Dans un extrait récent du podcast Canailles TV, Éric Dupond-Moretti a partagé ses réflexions sur les revenus qu’il a perçus en tant que ministre de la Justice. Invité le 1er avril, l’ancien avocat a révélé qu’il avait considérablement réduit ses gains en intégrant le gouvernement d’Emmanuel Macron en 2020.
EN BREF
- Éric Dupond-Moretti a perdu 14 fois ses revenus en devenant ministre.
- Il a perçu un salaire net de 6 800 euros pendant son mandat.
- Il souligne que les salaires des politiques en France ne sont pas les plus élevés.
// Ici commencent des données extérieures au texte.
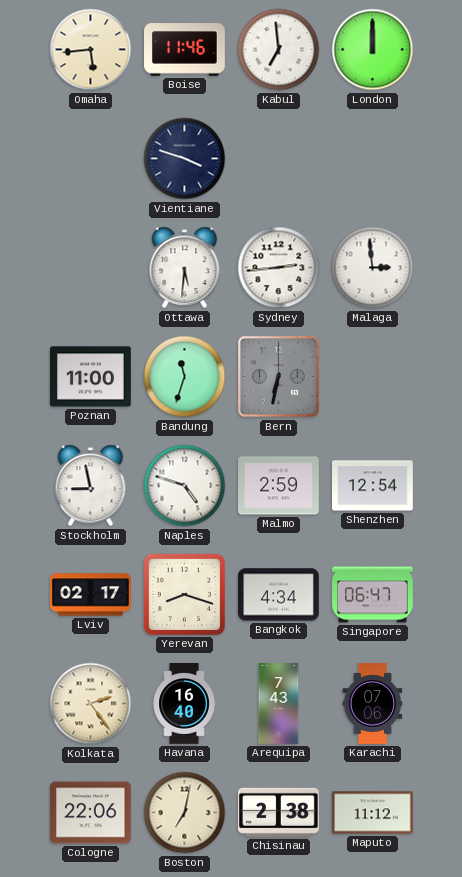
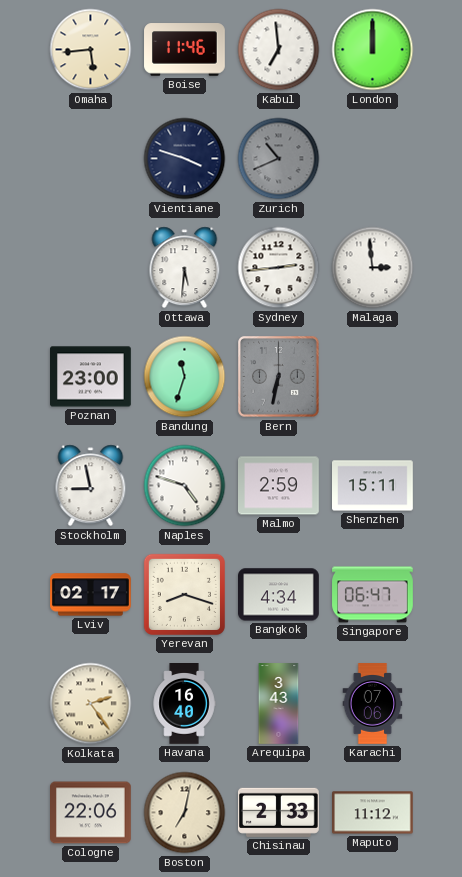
Zurich: none -> 10:41
Poznan: 11:00 -> 23:00
Shenzhen: 12:54 -> 15:11
Arequipa: 7:43 -> 3:43
Chisinau: 2:38 -> 2:33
Durant son intervention, Éric Dupond-Moretti a affirmé : « Quand j’ai accepté de devenir ministre, j’ai divisé mes revenus par quatorze. » Ce constat l’a amené à préciser que son salaire net était de 6 800 euros, un montant qui, bien que conséquent par rapport au revenu moyen français, reste très en deçà de ce qu’il gagnait en tant qu’avocat.
En réponse à un des animateurs du podcast qui soulignait que cette rémunération était déjà élevée, Dupond-Moretti a concédé que cela pouvait sembler important, mais a rappelé son parcours. « Ma mère était femme de ménage », a-t-il déclaré, évoquant ses débuts modestes.
Il a également voulu rectifier les idées reçues sur les ministres, souvent perçus comme des personnes riches. « La caricature qui consiste à dire qu’un ministre serait ultra riche… Moi, j’ai gagné moins d’argent comme ministre que comme avocat. » Cette mise au point est d’autant plus significative dans un contexte où les rémunérations des figures politiques sont souvent scrutées par le public.
Dupond-Moretti a poursuivi en faisant une comparaison audacieuse avec le monde du sport : « Un joueur de foot qui gagne deux millions d’euros par mois, ça n’emmerde personne. Mais un ministre qui gagne 6 800 balles, ça emmerde tout le monde. » Cette remarque a suscité une réaction mitigée de la part des animateurs, l’un d’eux rétorquant que les performances sportives mesurables des footballeurs justifiaient parfois ces salaires exorbitants.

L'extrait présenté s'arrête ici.